■ EXERCISE ■
Set down the full listing that follows, word for word.

■ RECORDS FOR PROCESSING ■
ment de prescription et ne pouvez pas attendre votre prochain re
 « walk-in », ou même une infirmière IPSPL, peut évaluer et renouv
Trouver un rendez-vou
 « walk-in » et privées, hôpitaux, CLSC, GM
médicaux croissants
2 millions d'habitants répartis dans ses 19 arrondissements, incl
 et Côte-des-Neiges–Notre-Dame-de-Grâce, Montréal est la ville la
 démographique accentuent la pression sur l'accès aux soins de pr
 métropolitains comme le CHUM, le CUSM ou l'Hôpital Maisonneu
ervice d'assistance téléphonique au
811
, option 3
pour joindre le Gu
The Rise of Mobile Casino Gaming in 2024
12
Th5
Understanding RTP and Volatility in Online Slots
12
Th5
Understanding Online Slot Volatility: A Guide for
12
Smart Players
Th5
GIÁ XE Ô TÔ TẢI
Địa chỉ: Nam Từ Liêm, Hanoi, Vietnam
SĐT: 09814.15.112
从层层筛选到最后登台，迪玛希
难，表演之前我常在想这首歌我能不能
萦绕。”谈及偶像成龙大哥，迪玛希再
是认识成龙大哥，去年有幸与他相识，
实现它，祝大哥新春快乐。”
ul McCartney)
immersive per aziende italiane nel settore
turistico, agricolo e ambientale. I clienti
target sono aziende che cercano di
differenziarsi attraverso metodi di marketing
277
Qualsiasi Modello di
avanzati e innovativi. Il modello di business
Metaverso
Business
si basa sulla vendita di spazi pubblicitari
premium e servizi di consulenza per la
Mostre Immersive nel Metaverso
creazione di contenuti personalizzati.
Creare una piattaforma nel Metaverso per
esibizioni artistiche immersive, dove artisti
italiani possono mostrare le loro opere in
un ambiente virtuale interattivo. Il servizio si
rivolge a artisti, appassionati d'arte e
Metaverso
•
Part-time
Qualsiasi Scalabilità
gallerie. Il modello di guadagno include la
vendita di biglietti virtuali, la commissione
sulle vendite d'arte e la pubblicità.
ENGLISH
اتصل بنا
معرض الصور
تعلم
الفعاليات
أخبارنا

■ EXERCISE SOLUTION ■
ment de prescription et ne pouvez pas attendre votre prochain re
 « walk-in », ou même une infirmière IPSPL, peut évaluer et renouv
Trouver un rendez-vou
 « walk-in » et privées, hôpitaux, CLSC, GM
médicaux croissants
2 millions d'habitants répartis dans ses 19 arrondissements, incl
 et Côte-des-Neiges–Notre-Dame-de-Grâce, Montréal est la ville la
 démographique accentuent la pression sur l'accès aux soins de pr
 métropolitains comme le CHUM, le CUSM ou l'Hôpital Maisonneu
ervice d'assistance téléphonique au
811
, option 3
pour joindre le Gu
The Rise of Mobile Casino Gaming in 2024
12
Th5
Understanding RTP and Volatility in Online Slots
12
Th5
Understanding Online Slot Volatility: A Guide for
12
Smart Players
Th5
GIÁ XE Ô TÔ TẢI
Địa chỉ: Nam Từ Liêm, Hanoi, Vietnam
SĐT: 09814.15.112
从层层筛选到最后登台，迪玛希
难，表演之前我常在想这首歌我能不能
萦绕。”谈及偶像成龙大哥，迪玛希再
是认识成龙大哥，去年有幸与他相识，
实现它，祝大哥新春快乐。”
ul McCartney)
immersive per aziende italiane nel settore
turistico, agricolo e ambientale. I clienti
target sono aziende che cercano di
differenziarsi attraverso metodi di marketing
277
Qualsiasi Modello di
avanzati e innovativi. Il modello di business
Metaverso
Business
si basa sulla vendita di spazi pubblicitari
premium e servizi di consulenza per la
Mostre Immersive nel Metaverso
creazione di contenuti personalizzati.
Creare una piattaforma nel Metaverso per
esibizioni artistiche immersive, dove artisti
italiani possono mostrare le loro opere in
un ambiente virtuale interattivo. Il servizio si
rivolge a artisti, appassionati d'arte e
Metaverso
•
Part-time
Qualsiasi Scalabilità
gallerie. Il modello di guadagno include la
vendita di biglietti virtuali, la commissione
sulle vendite d'arte e la pubblicità.
ENGLISH
اتصل بنا
معرض الصور
تعلم
الفعاليات
أخبارنا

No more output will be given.